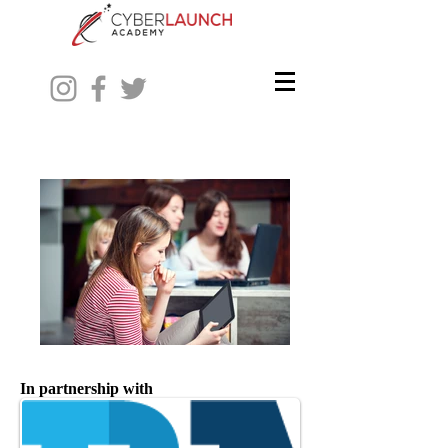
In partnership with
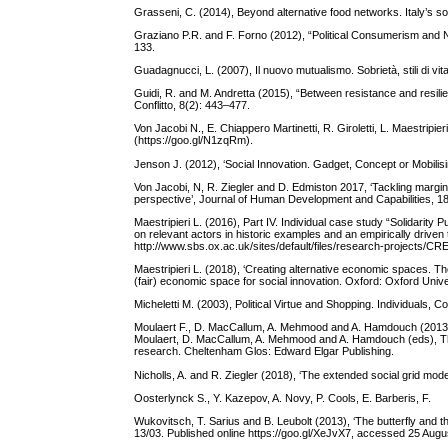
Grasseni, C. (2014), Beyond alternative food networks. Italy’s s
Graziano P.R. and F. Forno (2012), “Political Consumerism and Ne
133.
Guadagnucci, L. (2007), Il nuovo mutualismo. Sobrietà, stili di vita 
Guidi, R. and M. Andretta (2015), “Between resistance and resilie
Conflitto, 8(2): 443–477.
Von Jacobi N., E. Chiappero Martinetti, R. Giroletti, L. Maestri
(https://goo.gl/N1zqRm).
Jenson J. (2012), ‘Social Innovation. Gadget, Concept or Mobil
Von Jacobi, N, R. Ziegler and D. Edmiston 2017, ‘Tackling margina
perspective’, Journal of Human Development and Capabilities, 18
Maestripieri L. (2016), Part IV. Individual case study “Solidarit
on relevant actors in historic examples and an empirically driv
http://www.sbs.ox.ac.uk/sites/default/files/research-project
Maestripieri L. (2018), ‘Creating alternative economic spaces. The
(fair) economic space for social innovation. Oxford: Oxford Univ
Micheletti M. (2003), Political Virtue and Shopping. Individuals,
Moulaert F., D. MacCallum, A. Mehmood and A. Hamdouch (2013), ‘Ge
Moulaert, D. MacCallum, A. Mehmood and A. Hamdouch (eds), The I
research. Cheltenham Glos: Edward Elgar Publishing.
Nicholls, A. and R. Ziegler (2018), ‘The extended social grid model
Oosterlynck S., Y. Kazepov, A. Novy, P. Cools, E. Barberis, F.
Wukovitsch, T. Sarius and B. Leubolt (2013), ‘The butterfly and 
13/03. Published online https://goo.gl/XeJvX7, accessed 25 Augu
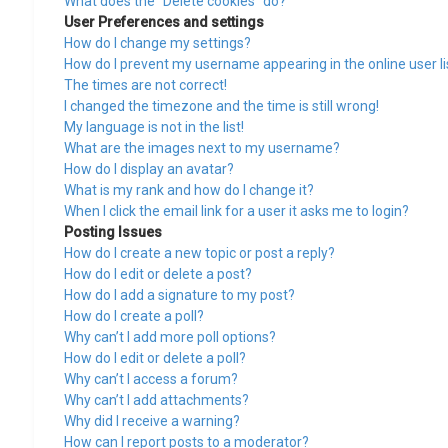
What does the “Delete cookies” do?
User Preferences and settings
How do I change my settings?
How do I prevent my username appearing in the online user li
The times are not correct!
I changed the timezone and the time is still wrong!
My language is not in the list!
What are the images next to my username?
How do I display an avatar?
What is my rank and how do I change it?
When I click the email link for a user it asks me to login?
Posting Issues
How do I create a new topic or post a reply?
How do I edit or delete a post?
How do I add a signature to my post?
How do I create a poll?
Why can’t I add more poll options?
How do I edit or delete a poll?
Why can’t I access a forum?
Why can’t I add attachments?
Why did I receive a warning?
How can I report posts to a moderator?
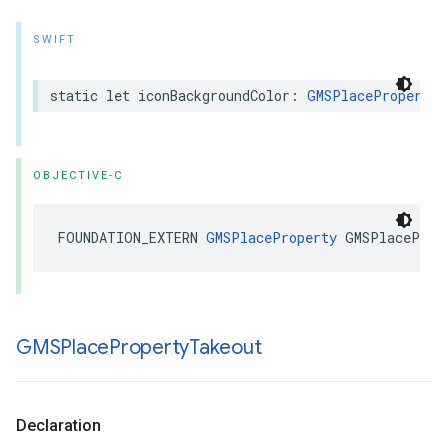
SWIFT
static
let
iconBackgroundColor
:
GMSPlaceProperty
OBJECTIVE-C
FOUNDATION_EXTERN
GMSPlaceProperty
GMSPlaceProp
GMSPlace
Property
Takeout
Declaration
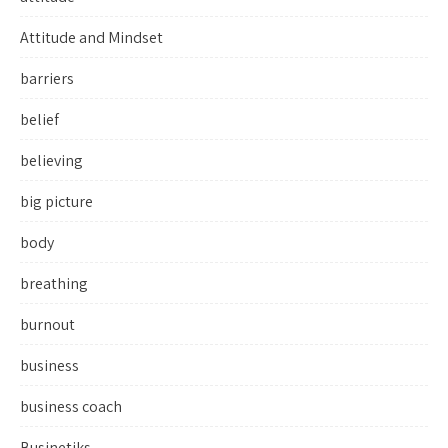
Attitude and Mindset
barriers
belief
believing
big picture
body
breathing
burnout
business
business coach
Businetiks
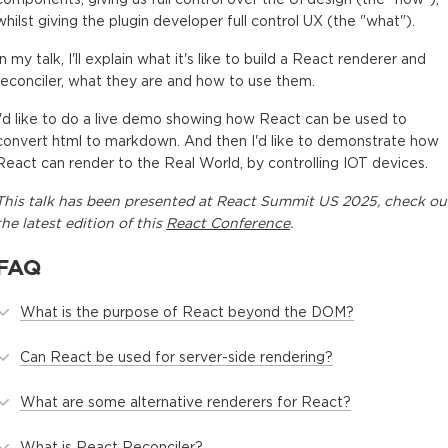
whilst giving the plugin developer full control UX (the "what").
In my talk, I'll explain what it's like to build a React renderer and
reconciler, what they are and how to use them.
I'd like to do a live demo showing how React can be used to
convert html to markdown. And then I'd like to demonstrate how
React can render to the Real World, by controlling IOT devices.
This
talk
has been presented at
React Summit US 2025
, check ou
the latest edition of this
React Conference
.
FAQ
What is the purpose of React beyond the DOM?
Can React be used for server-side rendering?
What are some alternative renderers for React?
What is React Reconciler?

------------

» **Goal of the exercise**:
Output exactly, and only, the lines running from the one that contains "What are some" through the last line of the entries above.

» **Task answer**:
What are some alternative renderers for React?
What is React Reconciler?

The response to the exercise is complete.